Whatever happens with the EU referendum on 23 June, it will take time for any legislative changes to work their way through the system and pension changes won’t be top of anyone’s agenda except for pension professionals. Our UK courts have to interpret those parts of our domestic law that is derived from EU law in a way that is consistent with the underlying EU law. The final arbitrator over the interpretation of this is not our Supreme Court but the European Court of Justice. So there could be a subtle shift over time in how some of our legislation is interpreted if the UK were to leave the EU.
Probably the particular type of scheme that the employer, the trustee or the individual is interested in won’t make a difference to this analysis. Even our state pension arrangements and public sector schemes can’t escape the far reaching tentacles of EU law, nor can insurance companies, who are due to have higher capital requirements flowing from EU law. However at this time of risk, it is hard to argue about the benefits of insurance companies being more capitalised, even if this comes at the cost of increasing the price of long term insurance products, like annuities. No one wants a failed insurance company.
The parking of some intractable pension problems
Some intractable pension problems might be parked indefinitely if there is a vote to leave in the referendum, like how exactly to word a tripartite agreement for the recovery of VAT by employers and trustees on third party pension contracts, or a definitive statement on how to equalise GMPs, the watered down and holistic balance sheet arising from IORPS II and the funding problems that can arise on mistakenly creating a cross border scheme. Probably even some supporters of staying in the EU might be glad to see the back of these issues.
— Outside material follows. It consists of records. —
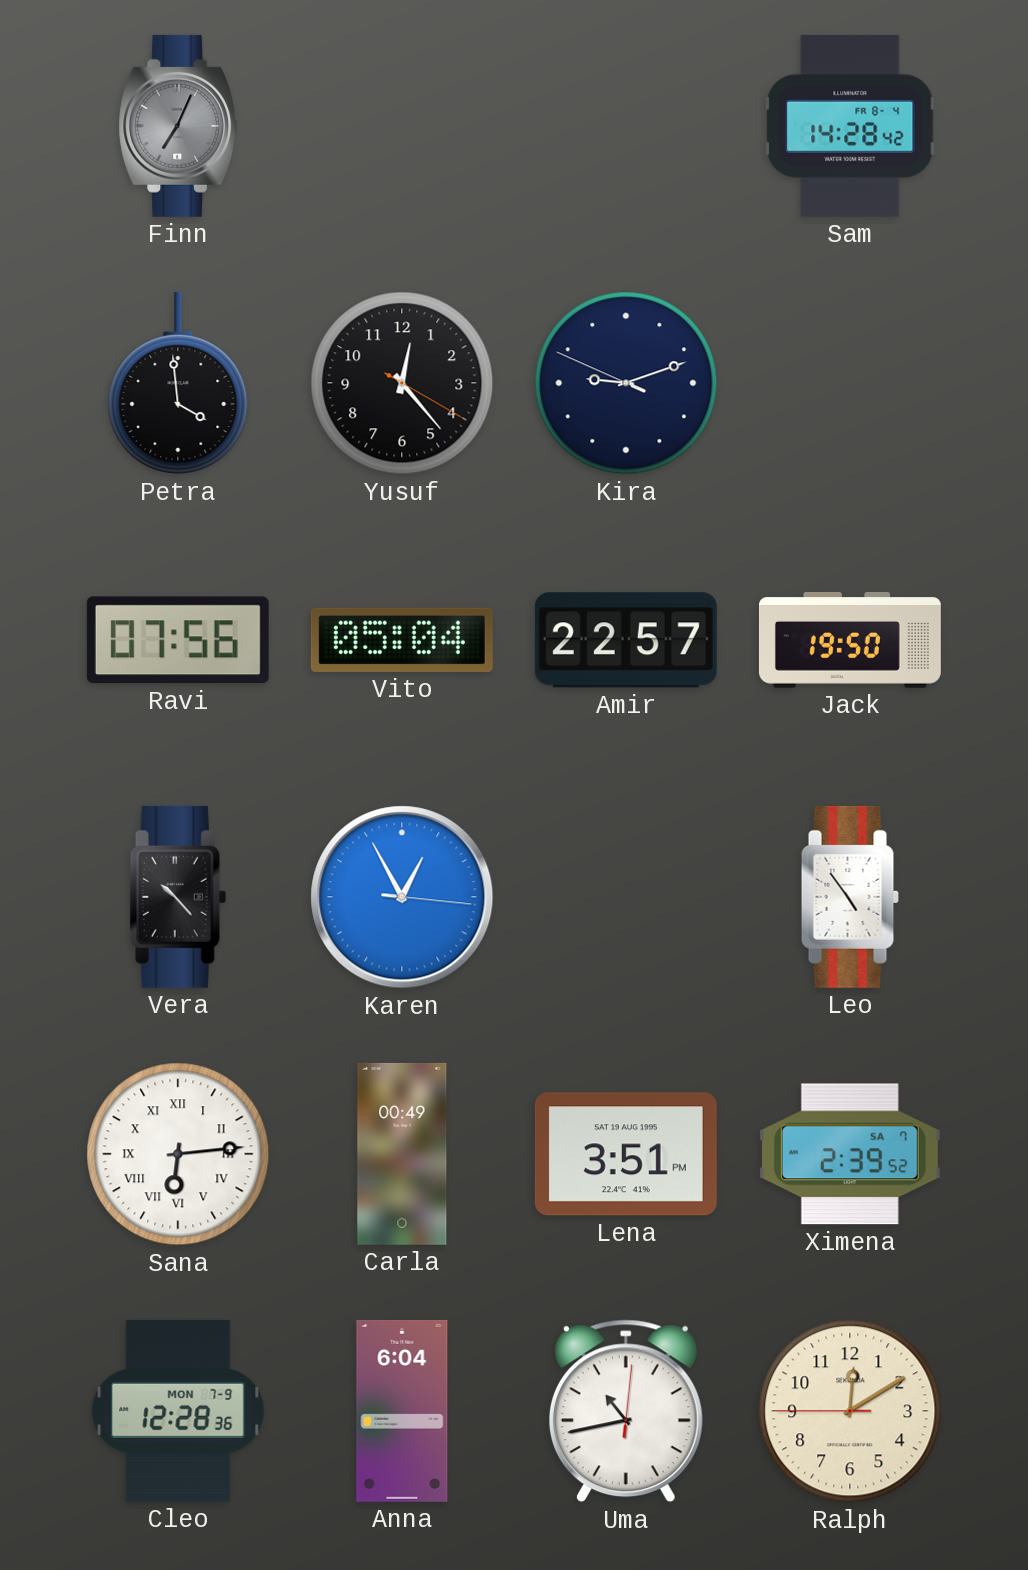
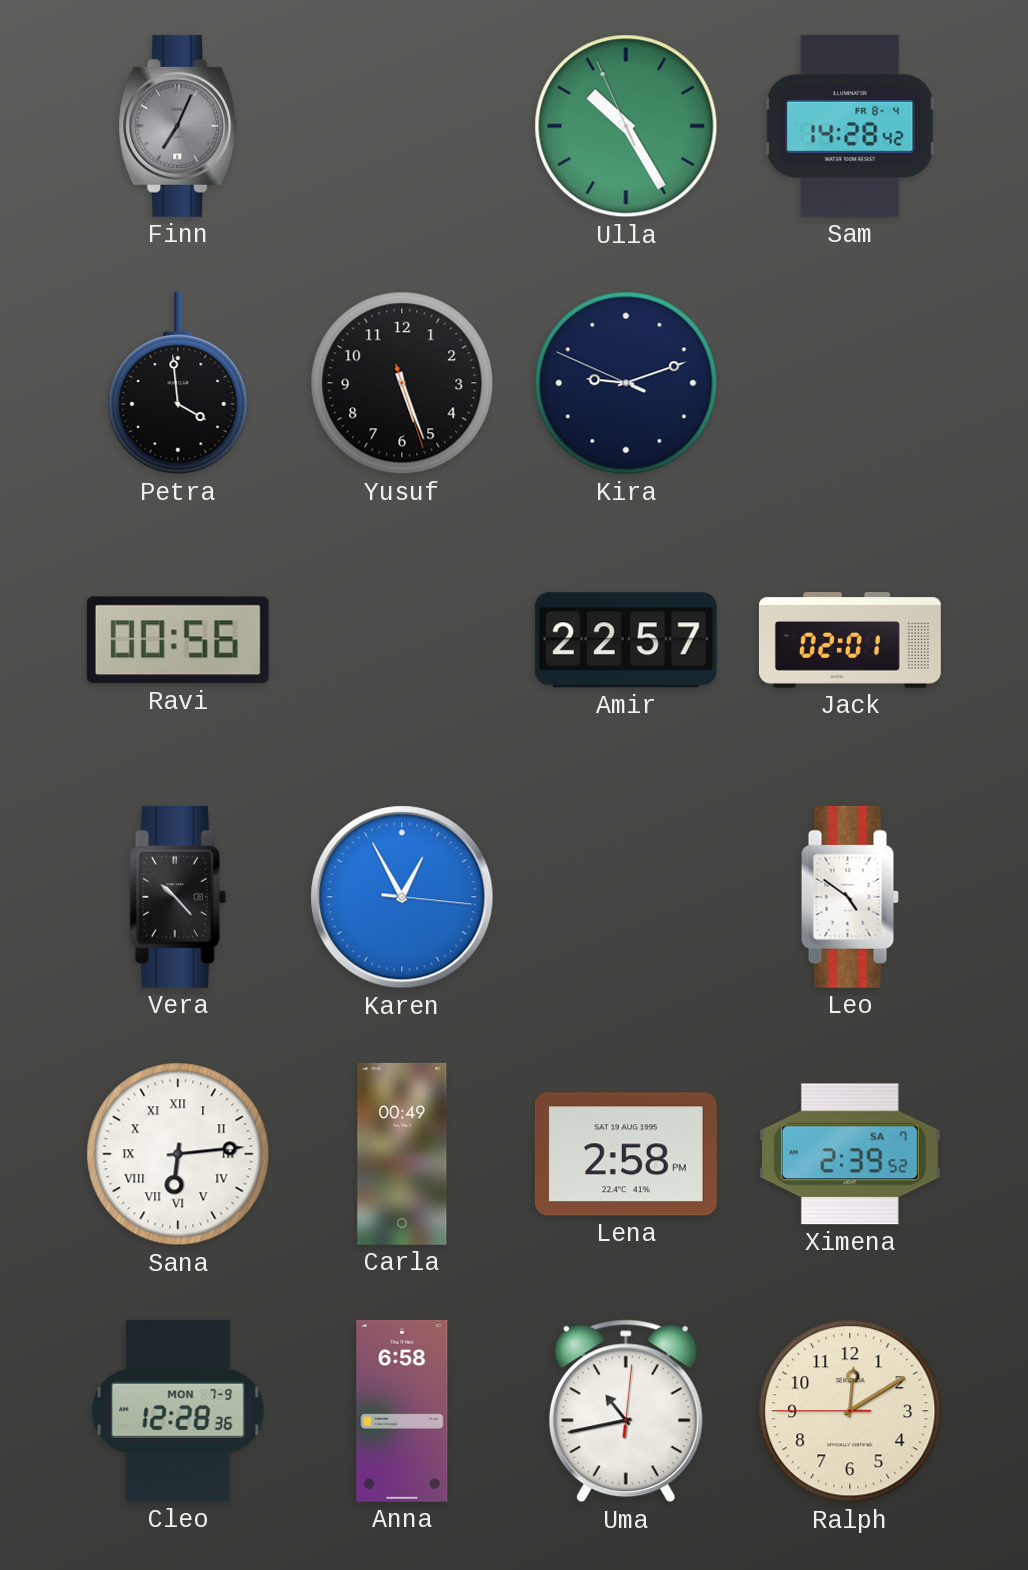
Ulla: none -> 10:24
Yusuf: 12:23 -> 5:26
Ravi: 07:56 -> 00:56
Vito: 05:04 -> none
Jack: 19:50 -> 02:01
Leo: 4:54 -> 4:51
Lena: 3:51 -> 2:58
Anna: 6:04 -> 6:58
Investment risk and opportunities
No one quite knows what might happen in the lead up to Brexit and in its immediate aftermath, let alone its longer term consequences. However whatever happens there is bound be investment opportunities for the brave, or those who have strategically bunkered down into an investment position, and investment risk for the rest - those who are not in a position to be brave with their investments nor are they sophisticated nor nimble enough to bunker down. This will include many ordinary DC members whose best hope is perhaps to take a long-term view of their pension savings and ride out any market change. There is a question mark over to what extent advisers, investment managers and global custodians should be more active in flagging these types of risks and helping individuals to find a route through them but, as with much else that relates to DC schemes, the potential variables are probably too great for anyone to be able to fully advise on this. That can’t be satisfactory from the consumers’ perspective.